#### [ASSIGNMENT]
With pictures left out, set down exactly the lines from the line containing "אוגוסט 2020" through the last line of the data.

++++++++

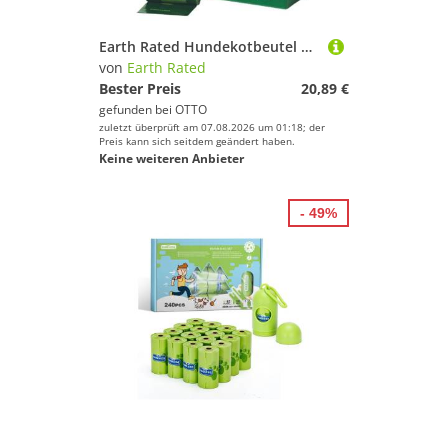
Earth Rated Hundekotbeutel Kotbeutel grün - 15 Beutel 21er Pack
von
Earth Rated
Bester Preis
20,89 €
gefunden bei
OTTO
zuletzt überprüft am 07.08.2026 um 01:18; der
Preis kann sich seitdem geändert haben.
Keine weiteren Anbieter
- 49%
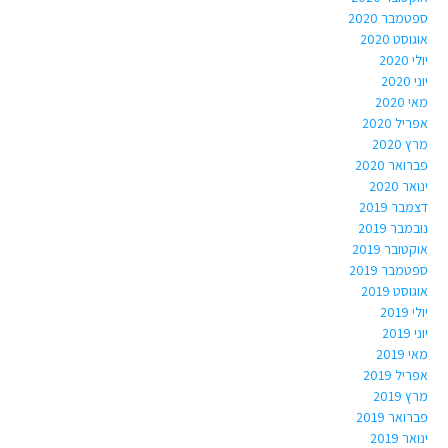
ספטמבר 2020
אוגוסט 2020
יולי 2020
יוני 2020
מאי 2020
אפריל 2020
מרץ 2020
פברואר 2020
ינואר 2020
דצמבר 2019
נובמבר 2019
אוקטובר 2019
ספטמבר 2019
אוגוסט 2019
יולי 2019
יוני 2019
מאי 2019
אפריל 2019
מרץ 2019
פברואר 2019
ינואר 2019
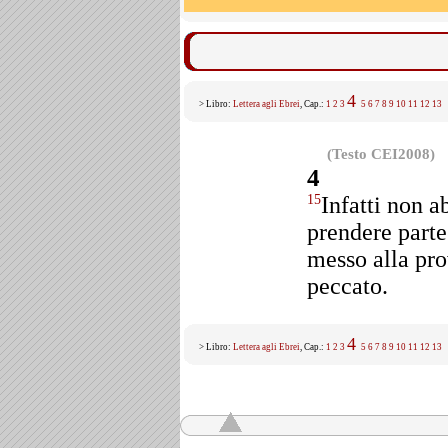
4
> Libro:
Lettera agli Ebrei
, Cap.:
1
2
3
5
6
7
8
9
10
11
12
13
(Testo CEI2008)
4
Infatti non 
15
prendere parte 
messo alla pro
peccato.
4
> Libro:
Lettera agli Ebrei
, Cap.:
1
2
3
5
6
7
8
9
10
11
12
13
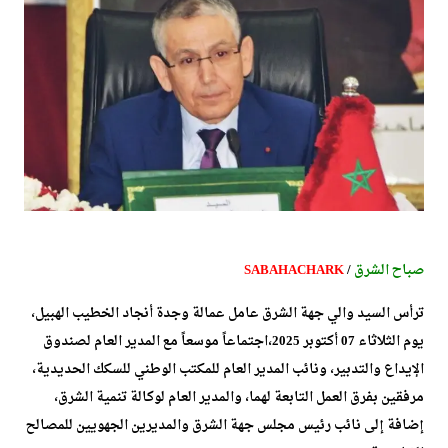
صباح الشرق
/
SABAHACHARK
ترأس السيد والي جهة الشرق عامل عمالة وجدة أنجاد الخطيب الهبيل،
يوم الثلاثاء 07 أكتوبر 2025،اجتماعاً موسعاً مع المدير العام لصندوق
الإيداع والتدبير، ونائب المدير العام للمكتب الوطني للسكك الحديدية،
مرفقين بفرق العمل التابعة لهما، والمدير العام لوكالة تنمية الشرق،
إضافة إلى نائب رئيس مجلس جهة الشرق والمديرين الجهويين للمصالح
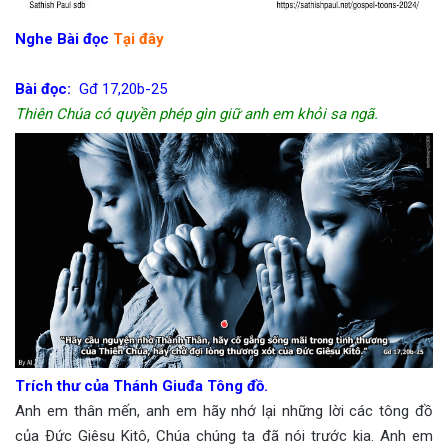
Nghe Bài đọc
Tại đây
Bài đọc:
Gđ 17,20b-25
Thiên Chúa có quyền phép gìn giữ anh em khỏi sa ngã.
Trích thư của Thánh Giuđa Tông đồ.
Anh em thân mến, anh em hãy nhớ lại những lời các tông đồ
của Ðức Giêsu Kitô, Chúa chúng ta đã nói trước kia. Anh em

++++++++

#### [EXERCISE ANSWER]
אוגוסט 2020
יולי 2020
יוני 2020
מאי 2020
אפריל 2020
מרץ 2020
פברואר 2020
ינואר 2020
דצמבר 2019
נובמבר 2019
אוקטובר 2019
ספטמבר 2019
אוגוסט 2019
יולי 2019
יוני 2019
מאי 2019
אפריל 2019
מרץ 2019
פברואר 2019
ינואר 2019
4
> Libro:
Lettera agli Ebrei
, Cap.:
1
2
3
5
6
7
8
9
10
11
12
13
(Testo CEI2008)
4
Infatti non 
15
prendere parte 
messo alla pro
peccato.
4
> Libro:
Lettera agli Ebrei
, Cap.:
1
2
3
5
6
7
8
9
10
11
12
13
صباح الشرق
/
SABAHACHARK
ترأس السيد والي جهة الشرق عامل عمالة وجدة أنجاد الخطيب الهبيل،
يوم الثلاثاء 07 أكتوبر 2025،اجتماعاً موسعاً مع المدير العام لصندوق
الإيداع والتدبير، ونائب المدير العام للمكتب الوطني للسكك الحديدية،
مرفقين بفرق العمل التابعة لهما، والمدير العام لوكالة تنمية الشرق،
إضافة إلى نائب رئيس مجلس جهة الشرق والمديرين الجهويين للمصالح
Nghe Bài đọc
Tại đây
Bài đọc:
Gđ 17,20b-25
Thiên Chúa có quyền phép gìn giữ anh em khỏi sa ngã.
Trích thư của Thánh Giuđa Tông đồ.
Anh em thân mến, anh em hãy nhớ lại những lời các tông đồ
của Ðức Giêsu Kitô, Chúa chúng ta đã nói trước kia. Anh em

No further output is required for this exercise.